→ **Provided data**:
>>

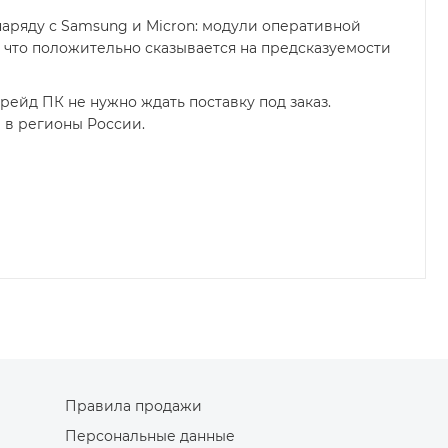
наряду с Samsung и Micron: модули оперативной
 что положительно сказывается на предсказуемости
рейд ПК не нужно ждать поставку под заказ.
и в регионы России.
Правила продажи
Персональные данные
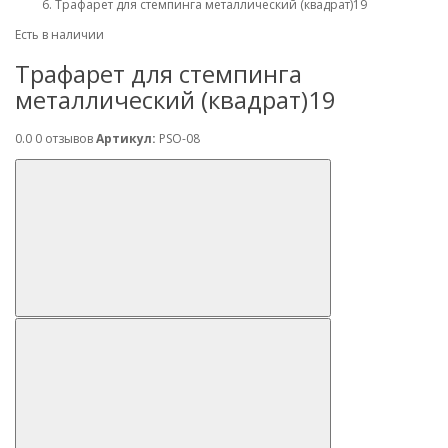
Трафарет для стемпинга металлический (квадрат)19
Есть в наличии
Трафарет для стемпинга
металлический (квадрат)19
0.0
0 отзывов
Артикул:
PSO-08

<<

→ **Task instructions**:
Each line in the listing above that contains "Трафарет" should be copied.

→ **Output**:
Трафарет для стемпинга металлический (квадрат)19
Трафарет для стемпинга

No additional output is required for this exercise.